Say I have this abstract class:
package test.one;
public abstract class One {
protected abstract void whatever();
public void run(){
whatever();
}
}
And use it like this:
package test.two;
import test.one.One;
public class Three {
public static void main(String[] args){
One one = new One(){
@Override
protected void whatever(){
System.out.println("Do whatever..");
}
};
one.whatever();
}
}
This code fails on compilation which is pretty much expected.
test/two/Three.java:14: error: whatever() has protected access in One
one.whatever();
^
1 error
But the below code compiles successfully which seems surprisingly:
package test.two;
import test.one.One;
public class Two {
public static void main(String[] args){
new One(){
@Override
protected void whatever(){
System.out.println("Do whatever..");
}
}.whatever();
}
}
The difference is that in the latter case I'm accessing the method without a named reference. Why does the compiler allow such access?

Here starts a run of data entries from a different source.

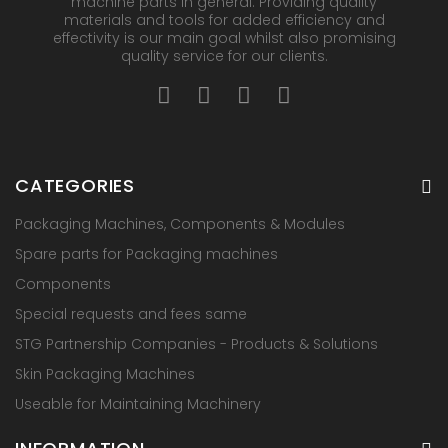
machine parts in general. Providing quality
materials and tools for added efficiency and
effectivity is our main goal whilst also promising
quality service for our clients.
CATEGORIES
Packaging Machines, Components & Modules
Spare parts for Packaging machines
Components
Special requests and fees same
STG Partnership Companies - Products & Solutions
Skin Packaging Machines
Useable for Maintaining Machinery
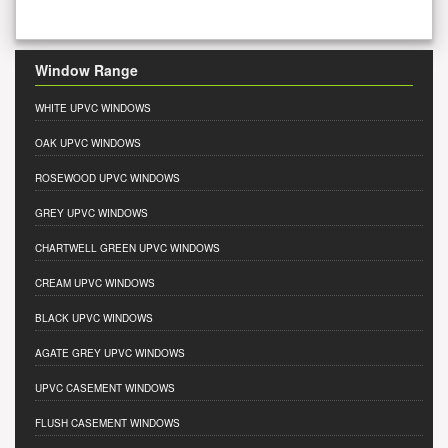
Window Range
WHITE UPVC WINDOWS
OAK UPVC WINDOWS
ROSEWOOD UPVC WINDOWS
GREY UPVC WINDOWS
CHARTWELL GREEN UPVC WINDOWS
CREAM UPVC WINDOWS
BLACK UPVC WINDOWS
AGATE GREY UPVC WINDOWS
UPVC CASEMENT WINDOWS
FLUSH CASEMENT WINDOWS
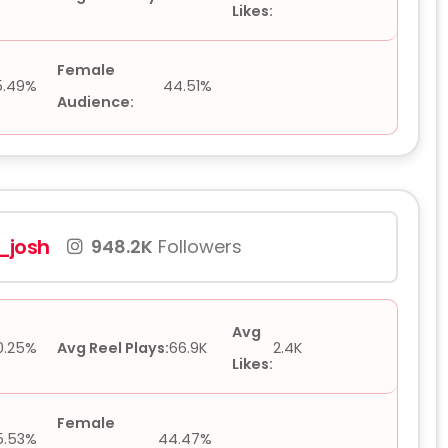
Likes:
Female
5.49%
44.51%
Audience:
josh
948.2K
Followers
Avg
0.25%
Avg Reel Plays:
66.9K
2.4K
Likes:
Female
5.53%
44.47%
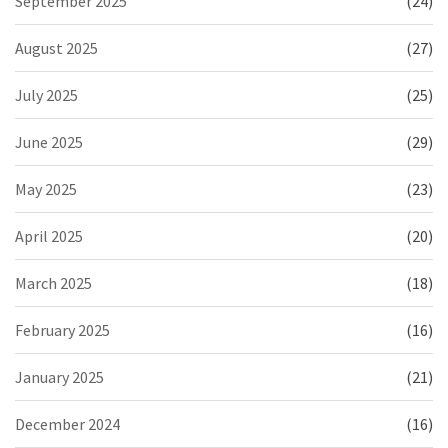
September 2025
(24)
August 2025
(27)
July 2025
(25)
June 2025
(29)
May 2025
(23)
April 2025
(20)
March 2025
(18)
February 2025
(16)
January 2025
(21)
December 2024
(16)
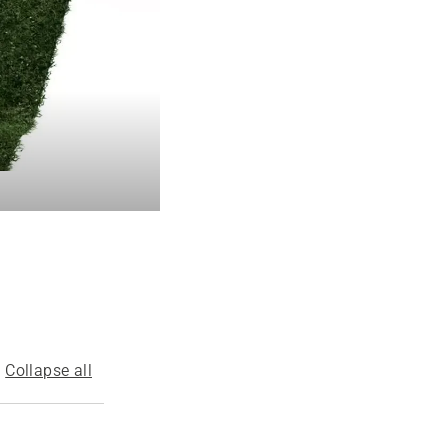
Collapse all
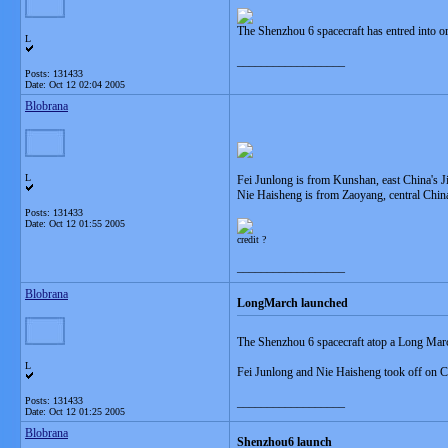
The Shenzhou 6 spacecraft has entred into or
L
__________________
Posts: 131433
Date:
Oct 12 02:04 2005
Blobrana
L
Fei Junlong is from Kunshan, east China's J
Nie Haisheng is from Zaoyang, central Chin
Posts: 131433
Date:
Oct 12 01:55 2005
credit ?
__________________
Blobrana
LongMarch launched
The Shenzhou 6 spacecraft atop a Long Marc
L
Fei Junlong and Nie Haisheng took off on C
Posts: 131433
__________________
Date:
Oct 12 01:25 2005
Blobrana
Shenzhou6 launch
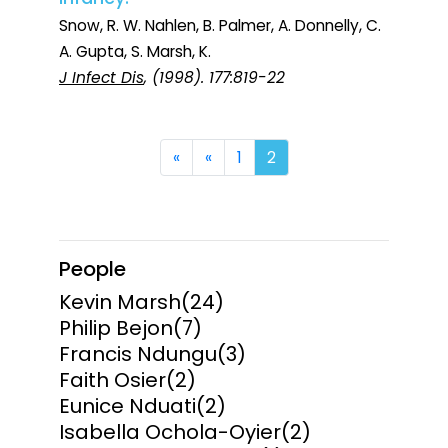
Snow, R. W. Nahlen, B. Palmer, A. Donnelly, C.
A. Gupta, S. Marsh, K.
J Infect Dis
, (1998). 177:819-22
First
Previous
«
«
1
2
People
Kevin Marsh
(24)
Philip Bejon
(7)
Francis Ndungu
(3)
Faith Osier
(2)
Eunice Nduati
(2)
Isabella Ochola-Oyier
(2)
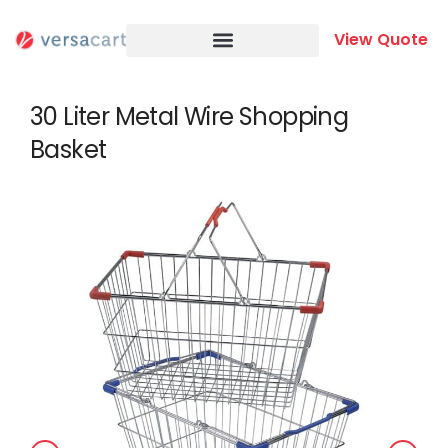
Skip
to
View Quote
content
30 Liter Metal Wire Shopping
Basket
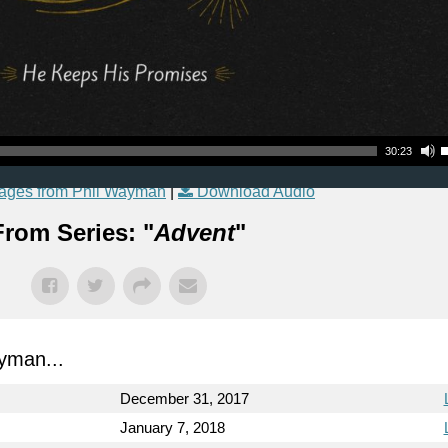
Use Up
30:23
ages from Phil Wayman
|
Download Audio
From Series: "
Advent
"
yman...
December 31, 2017
January 7, 2018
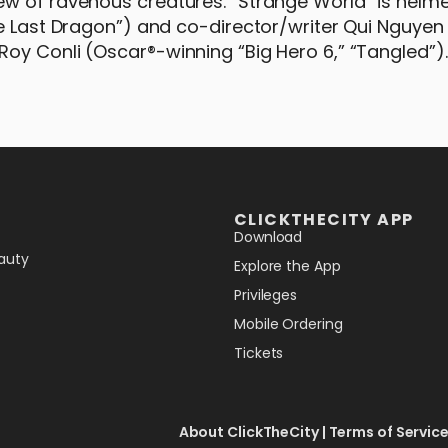
ew of ravenous creatures. “Strange World” is helm
he Last Dragon”) and co-director/writer Qui Nguyen
oy Conli (Oscar®-winning “Big Hero 6,” “Tangled”).
CLICKTHECITY APP
Download
auty
Explore the App
Privileges
Mobile Ordering
Tickets
About ClickTheCity
|
Terms of Servic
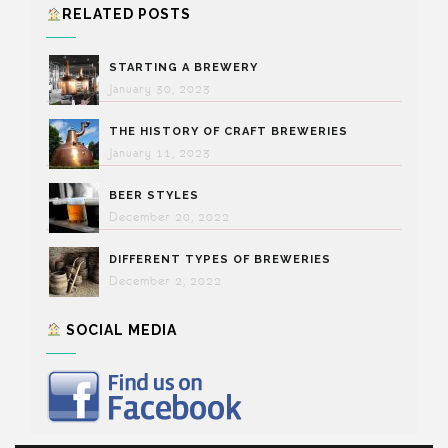
RELATED POSTS
STARTING A BREWERY
January 30, 2023
THE HISTORY OF CRAFT BREWERIES
January 11, 2023
BEER STYLES
December 20, 2022
DIFFERENT TYPES OF BREWERIES
December 2, 2022
SOCIAL MEDIA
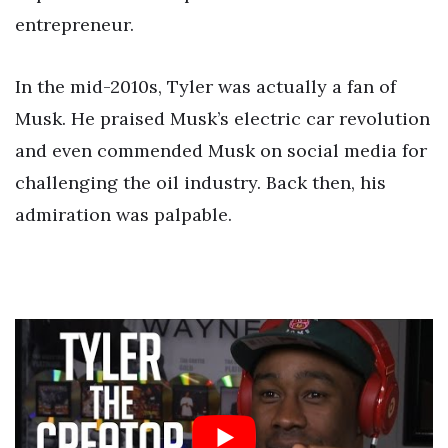
entrepreneur.
In the mid-2010s, Tyler was actually a fan of
Musk. He praised Musk’s electric car revolution
and even commended Musk on social media for
challenging the oil industry. Back then, his
admiration was palpable.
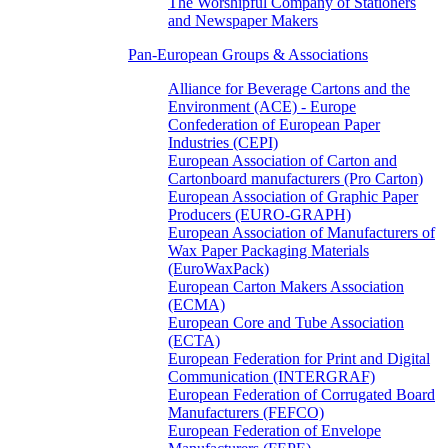
The Worshipful Company of Stationers
and Newspaper Makers
Pan-European Groups & Associations
Alliance for Beverage Cartons and the
Environment (ACE) - Europe
Confederation of European Paper
Industries (CEPI)
European Association of Carton and
Cartonboard manufacturers (Pro Carton)
European Association of Graphic Paper
Producers (EURO-GRAPH)
European Association of Manufacturers of
Wax Paper Packaging Materials
(EuroWaxPack)
European Carton Makers Association
(ECMA)
European Core and Tube Association
(ECTA)
European Federation for Print and Digital
Communication (INTERGRAF)
European Federation of Corrugated Board
Manufacturers (FEFCO)
European Federation of Envelope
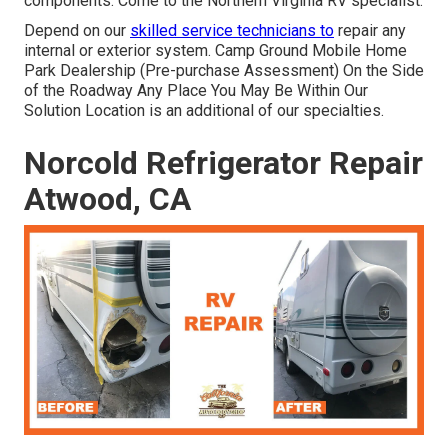
components. Come to the Northern Virginia RV specialist.
Depend on our
skilled service technicians to
repair any
internal or exterior system. Camp Ground Mobile Home
Park Dealership (Pre-purchase Assessment) On the Side
of the Roadway Any Place You May Be Within Our
Solution Location is an additional of our specialties.
Norcold Refrigerator Repair
Atwood, CA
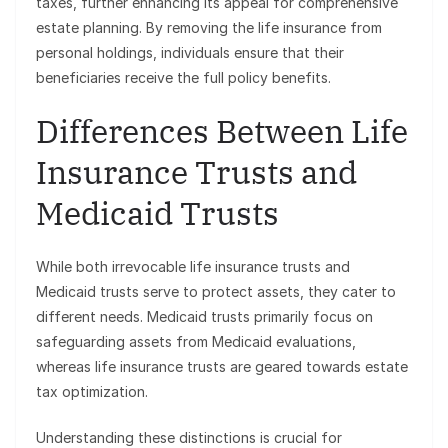
taxes, further enhancing its appeal for comprehensive
estate planning. By removing the life insurance from
personal holdings, individuals ensure that their
beneficiaries receive the full policy benefits.
Differences Between Life
Insurance Trusts and
Medicaid Trusts
While both irrevocable life insurance trusts and
Medicaid trusts serve to protect assets, they cater to
different needs. Medicaid trusts primarily focus on
safeguarding assets from Medicaid evaluations,
whereas life insurance trusts are geared towards estate
tax optimization.
Understanding these distinctions is crucial for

CodePudding user response:
The difference is that in the latter case I'm accessing the method without a named reference. Why does the compiler allow such access?
No, the difference is that in the latter case you're accessing the method on the anonymous class rather than on a reference of type One.
Leaving aside the oddities around protected access, you can see the difference very easily by just creating an anonymous class with a public method:
class Test {
public static void main(String[] args) {
// This is fine...
new Object() {
public void method() {
System.out.println("Called");
}
}.method();
// This is not, because Object doesn't contain a method called "method".
Object o = new Object() {
public void method() {
System.out.println("Called");
}
};
o.method();
}
}
As noted in comments, another way to see the same effect is to use var, so that the compile-time type of the variable is the anonymous class.
Even private members within anonymous classes can be accessed within the containing scope, just as if they were normal nested classes.